* Task description
The records are set out below this line. Return exactly the lines from the one containing "937 098 747" through the last, and exclude the pictures.

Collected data
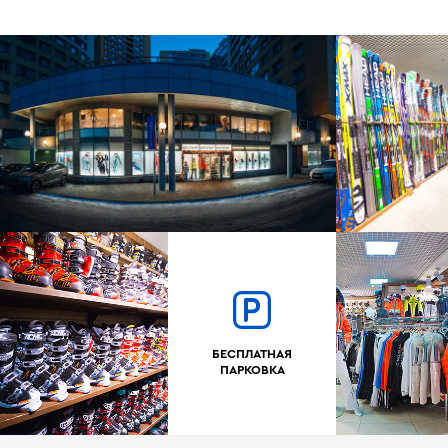
БЕСПЛАТНАЯ
ПАРКОВКА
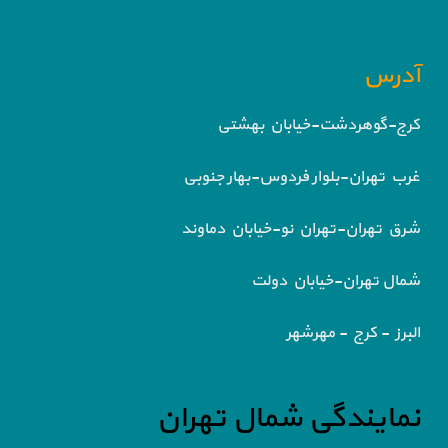
آدرس
کرج-گوهردشت-خیابان بهشتی
غرب تهران-بلوار فردوس-بهار جنوبی
شرق تهران-تهران نو-خیابان دماوند
شمال تهران-خیابان دولت
البرز - کرج - مهرشهر
نمایندگی شمال تهران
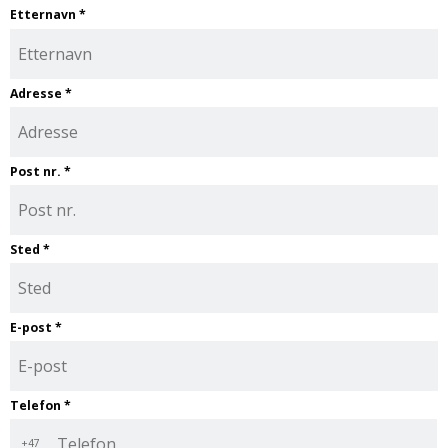
Etternavn
*
Adresse
*
Post nr.
*
Sted
*
E-post
*
Telefon
*
+47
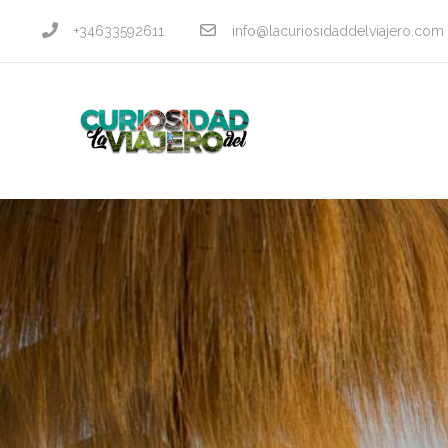
+34633592611
info@lacuriosidaddelviajero.com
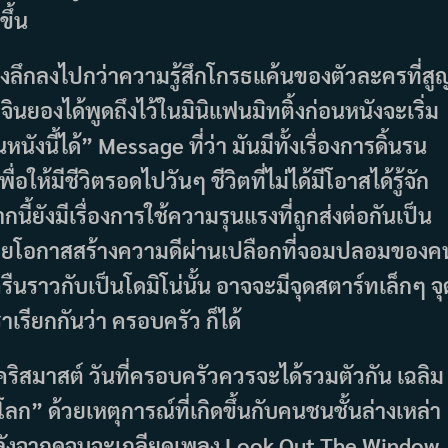
ึ้น
มองลึกลงไปกว่าความรู้สึกโกรธแค้นของตัวละครที่สู
นยองได้พูดถึงไว้ในมินิแฟนมิทติ้งก่อนหนังจะเริ่ม
นังนี้ได้” Message ที่ว่า มันมีทั้งเรื่องการดิ้นรน
ื่อให้มีชีวิตรอดไปวันๆ ชีวิตที่ไม่ได้มีโอาสได้รู้จัก
ี้ยังมีเรื่องการใช้ความรุนแรงที่ถูกส่งต่อกันเป็น
ยโอกาสสร้างความดีผ่านเปลือกที่จอมปลอมของค
นราวกับเป็นโดมิโน่นั้น อาจจะมีจุดสตาร์ทเล็กๆ จุ
าเรียกกันว่า ครอบครัว ก็ได้
นคริสมาสต์ วันที่ครอบครัวควรจะได้รวมตัวกัน เฉลิม
ก” ด้วยเหตุการณ์ที่เกิดขึ้นกับคนชนชั้นล่างเหล่า
และหลังจากดูจบจะเกลียดเพลง Look Out The Window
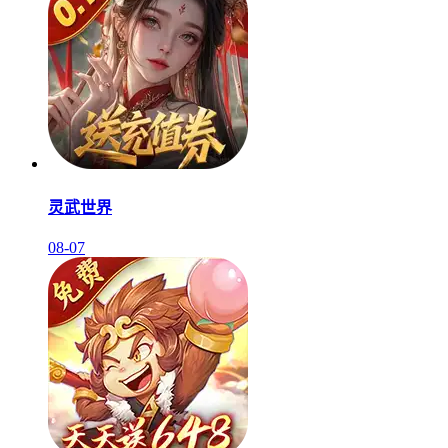
灵武世界
08-07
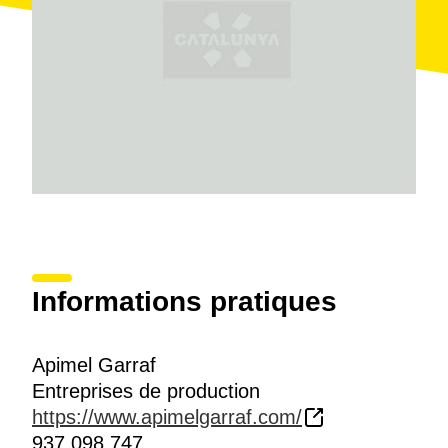
Informations pratiques
Apimel Garraf
Entreprises de production
https://www.apimelgarraf.com/
937 098 747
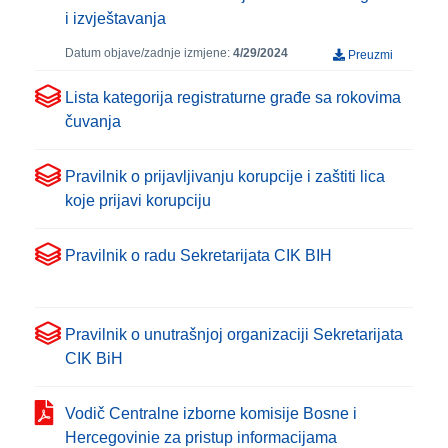
i izvještavanja
Datum objave/zadnje izmjene:
4/29/2024
Preuzmi
Lista kategorija registraturne građe sa rokovima
čuvanja
Pravilnik o prijavljivanju korupcije i zaštiti lica
koje prijavi korupciju
Pravilnik o radu Sekretarijata CIK BIH
Pravilnik o unutrašnjoj organizaciji Sekretarijata
CIK BiH
Vodič Centralne izborne komisije Bosne i
Hercegovinie za pristup informacijama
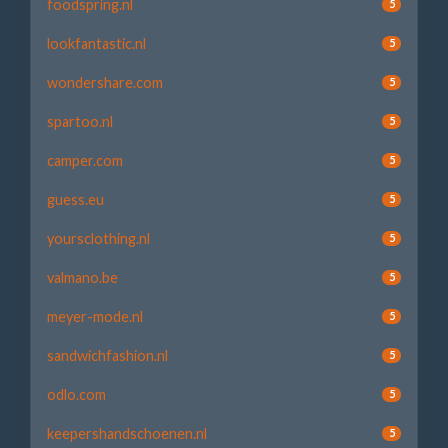
foodspring.nl
5
lookfantastic.nl
5
wondershare.com
5
spartoo.nl
5
camper.com
5
guess.eu
5
yoursclothing.nl
5
valmano.be
5
meyer-mode.nl
5
sandwichfashion.nl
5
odlo.com
5
keepershandschoenen.nl
5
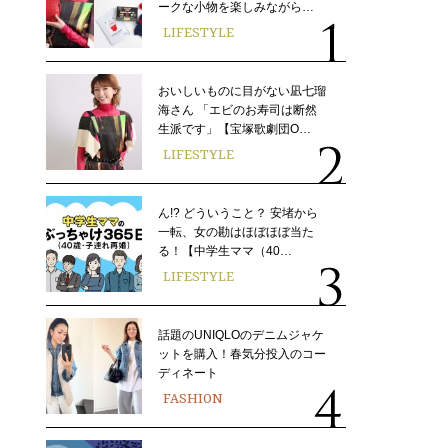
ークな小物を楽しみながら…
LIFESTYLE
おいしいものに目がない凪七瑠
海さん 「エビのお寿司は断然
生派です」【宝塚歌劇団O…
LIFESTYLE
ん!? どういうこと？ 安堵から
一転、女の勘はほぼほぼ当た
る！【中学生ママ（40…
LIFESTYLE
話題のUNIQLOのデニムジャケ
ットを購入！春気分投入のコー
ディネート
FASHION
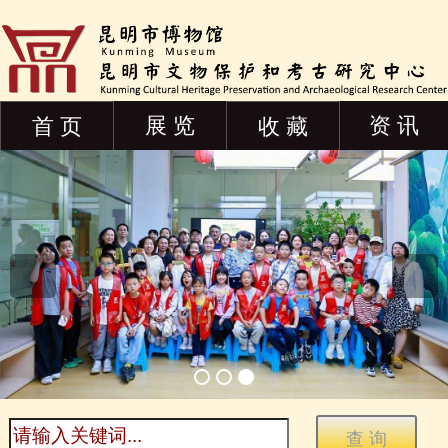
展 览
资 讯
首 页
收 藏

* Reply
937 098 747
i izvještavanja
Datum objave/zadnje izmjene:
4/29/2024
Preuzmi
Lista kategorija registraturne građe sa rokovima
čuvanja
Pravilnik o prijavljivanju korupcije i zaštiti lica
koje prijavi korupciju
Pravilnik o radu Sekretarijata CIK BIH
Pravilnik o unutrašnjoj organizaciji Sekretarijata
CIK BiH
Vodič Centralne izborne komisije Bosne i
Hercegovinie za pristup informacijama
foodspring.nl
5
lookfantastic.nl
5
wondershare.com
5
spartoo.nl
5
camper.com
5
guess.eu
5
yoursclothing.nl
5
valmano.be
5
meyer-mode.nl
5
sandwichfashion.nl
5
odlo.com
5
keepershandschoenen.nl
5
ークな小物を楽しみながら…
LIFESTYLE
おいしいものに目がない凪七瑠
海さん 「エビのお寿司は断然
生派です」【宝塚歌劇団O…
LIFESTYLE
ん!? どういうこと？ 安堵から
一転、女の勘はほぼほぼ当た
る！【中学生ママ（40…
LIFESTYLE
話題のUNIQLOのデニムジャケ
ットを購入！春気分投入のコー
ディネート
FASHION
展 览
资 讯
首 页
收 藏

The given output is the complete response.